To this day, Ted Bundy remains one of the world’s most infamous serial killers after he took the lives of at least 30 women in the 1970s.

The murderer preyed on unsuspecting women, luring them into his car before assaulting, killing and dismembering them.

And by the time he faced the electric chair in 1989, Bundy had confessed to 30 murders.

A new documentary being aired on discovery+, Ted Bundy: A Faking It Special, sees a number of experts in body language, speech and forensic psychology examine footage from Bundy’s jail cell in 1977 which ‘nail’ his guilt as a murderer.

In one interview, forensic psychologist Kerry Daynes notes how relaxed and confident Bundy appears.

“Bundy is doing everything that he can to project a confident, relaxed persona. It’s a full-on charm offensive,” she says, something that body language expert Dr Cliff Langsley says is Bundy’s attempt at being “likeable” on camera.

“If we can help people to like us then they’ll trust us and believe us, and if we can create that vulnerability and likeability, it’s a powerful influencing tactic.”

At the time the interview was conducted, Bundy was awaiting his murder trial, which he was sure he would be cleared of.

However, Dr Cliff spotted three key clues that contradict Bundy’s innocence.

“Number one, we get an eye closure, which distances ourselves from the words we’re using. Number two, we get a shoulder shrug from one side, and this is a partial expression – leakage – of the full expression of, ‘I have no idea what I’m talking about,”‘ says Dr Cliff.

“But to nail this, we get a little head shake ‘no.’ And when you’re saying something affirmative, but your body is leaking something in the negative, you can trust the body. Because most of these body signals are below consciousness.”

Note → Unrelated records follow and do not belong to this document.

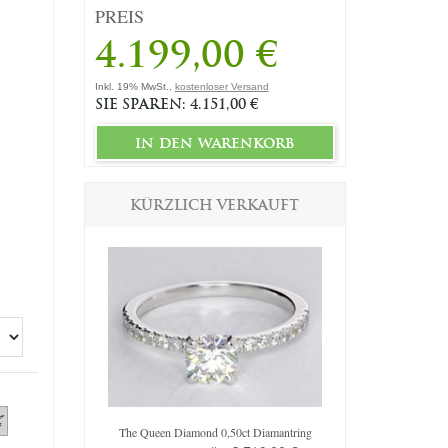
PREIS
4.199,00 €
Inkl. 19% MwSt.,
kostenloser Versand
SIE SPAREN: 4.151,00 €
in den warenkorb
KÜRZLICH VERKAUFT
The Queen Diamond 0,50ct Diamantring
Original Em
iamantring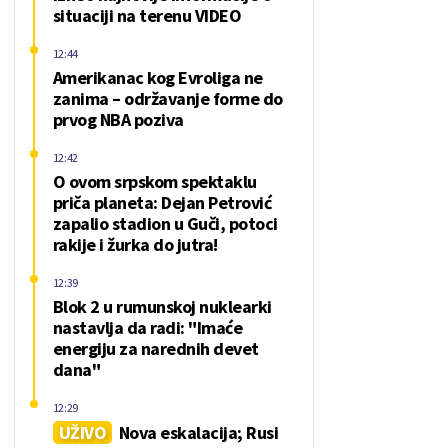
situaciji na terenu VIDEO
12:44
Amerikanac kog Evroliga ne
zanima – održavanje forme do
prvog NBA poziva
12:42
O ovom srpskom spektaklu
priča planeta: Dejan Petrović
zapalio stadion u Guči, potoci
rakije i žurka do jutra!
12:39
Blok 2 u rumunskoj nuklearki
nastavlja da radi: "Imaće
energiju za narednih devet
dana"
12:29
UŽIVO
Nova eskalacija; Rusi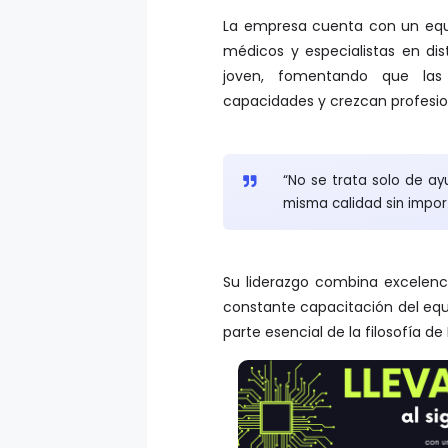
La empresa cuenta con un equipo
médicos y especialistas en dist
joven, fomentando que las 
capacidades y crezcan profesio
“No se trata solo de ay
misma calidad sin import
Su liderazgo combina excelen
constante capacitación del equ
parte esencial de la filosofía d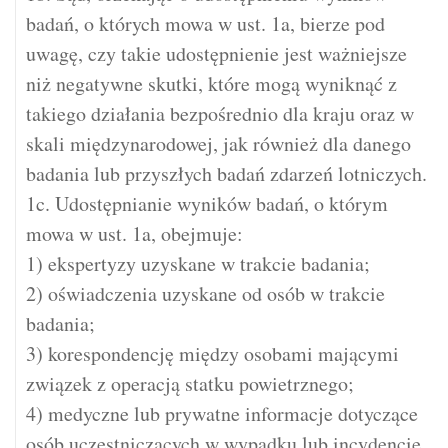
badań, o których mowa w ust. 1a, bierze pod
uwagę, czy takie udostępnienie jest ważniejsze
niż negatywne skutki, które mogą wyniknąć z
takiego działania bezpośrednio dla kraju oraz w
skali międzynarodowej, jak również dla danego
badania lub przyszłych badań zdarzeń lotniczych.
1c. Udostępnianie wyników badań, o którym
mowa w ust. 1a, obejmuje:
1) ekspertyzy uzyskane w trakcie badania;
2) oświadczenia uzyskane od osób w trakcie
badania;
3) korespondencję między osobami mającymi
związek z operacją statku powietrznego;
4) medyczne lub prywatne informacje dotyczące
osób uczestniczących w wypadku lub incydencie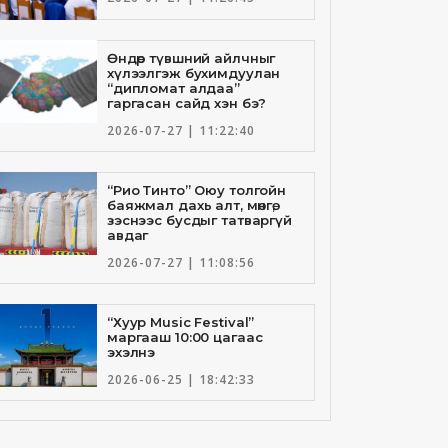
Өндөр түвшний айлчныг
хүлээлгэж бухимдуулан
“дипломат алдаа”
гаргасан сайд хэн бэ?
2026-07-27 | 11:22:40
“Рио Тинто” Оюу толгойн
баяжмал дахь алт, мөнгө,
зэснээс бусдыг татваргүй
авдаг
2026-07-27 | 11:08:56
“Хуур Music Festival”
маргааш 10:00 цагаас
эхэлнэ
2026-06-25 | 18:42:33
Төрийн банкны И-Билл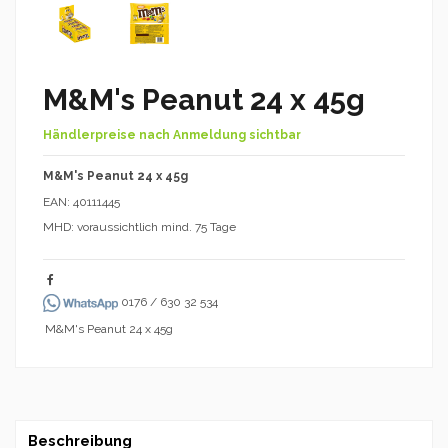
M&M's Peanut 24 x 45g
Händlerpreise nach Anmeldung sichtbar
M&M's Peanut 24 x 45g
EAN: 40111445
MHD: voraussichtlich mind. 75 Tage
0176 / 630 32 534
M&M's Peanut 24 x 45g
Beschreibung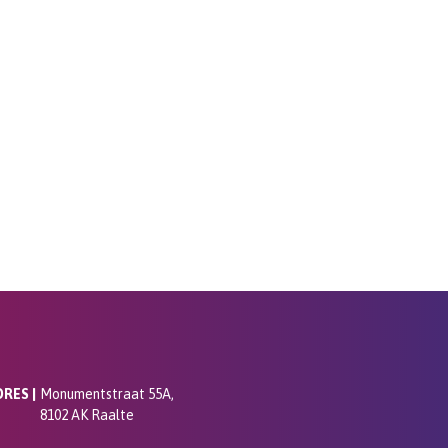
RES |
Monumentstraat 55A,
8102 AK Raalte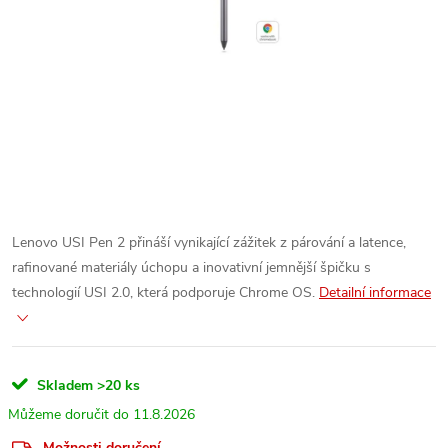
Lenovo USI Pen 2 přináší vynikající zážitek z párování a latence,
rafinované materiály úchopu a inovativní jemnější špičku s
technologií USI 2.0, která podporuje Chrome OS.
Detailní informace
Skladem
>20 ks
11.8.2026
Možnosti doručení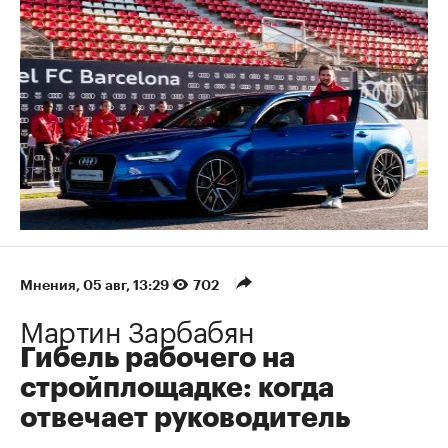
Мнения
⁠,
05 авг, 13:29
702
Мартин Зарбабян
Гибель рабочего на
стройплощадке: когда
отвечает руководитель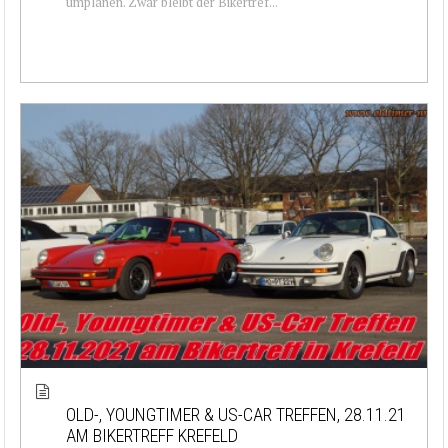
umplanen. Zwar bleibt der Bikertref...
OLD-, YOUNGTIMER & US-CAR TREFFEN, 28.11.21
AM BIKERTREFF KREFELD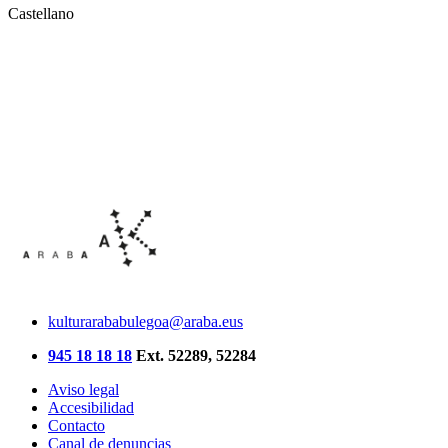
Castellano
kulturarababulegoa@araba.eus
945 18 18 18
Ext. 52289, 52284
Aviso legal
Accesibilidad
Contacto
Canal de denuncias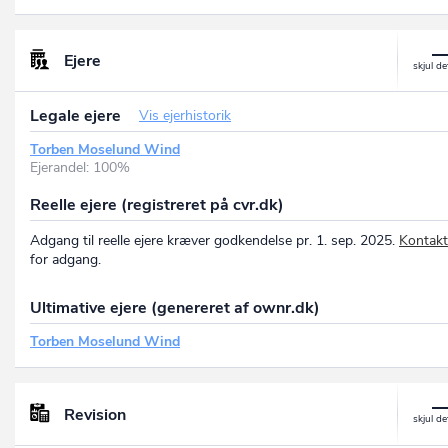
Ejere
Legale ejere
Vis ejerhistorik
Torben Moselund Wind
Ejerandel: 100%
Reelle ejere (registreret på cvr.dk)
Adgang til reelle ejere kræver godkendelse pr. 1. sep. 2025.
Kontakt
for adgang.
Ultimative ejere (genereret af ownr.dk)
Torben Moselund Wind
Revision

The expert says his undoing is his self-awareness as he stares down the camera lens.

“Now, Bundy’s emotional intelligence, or self-awareness, I judge to be high. What gives me that conclusion is that every time he makes these slips, which are below consciousness, maybe he knows he’s not convincing,” he explains.

“What gives us a clue is a few seconds further on we get this stare right down the camera lens. I think he knows he’s slipped up; this camera check is a semi-conscious check-in of his audience to see if he’s getting away with it.”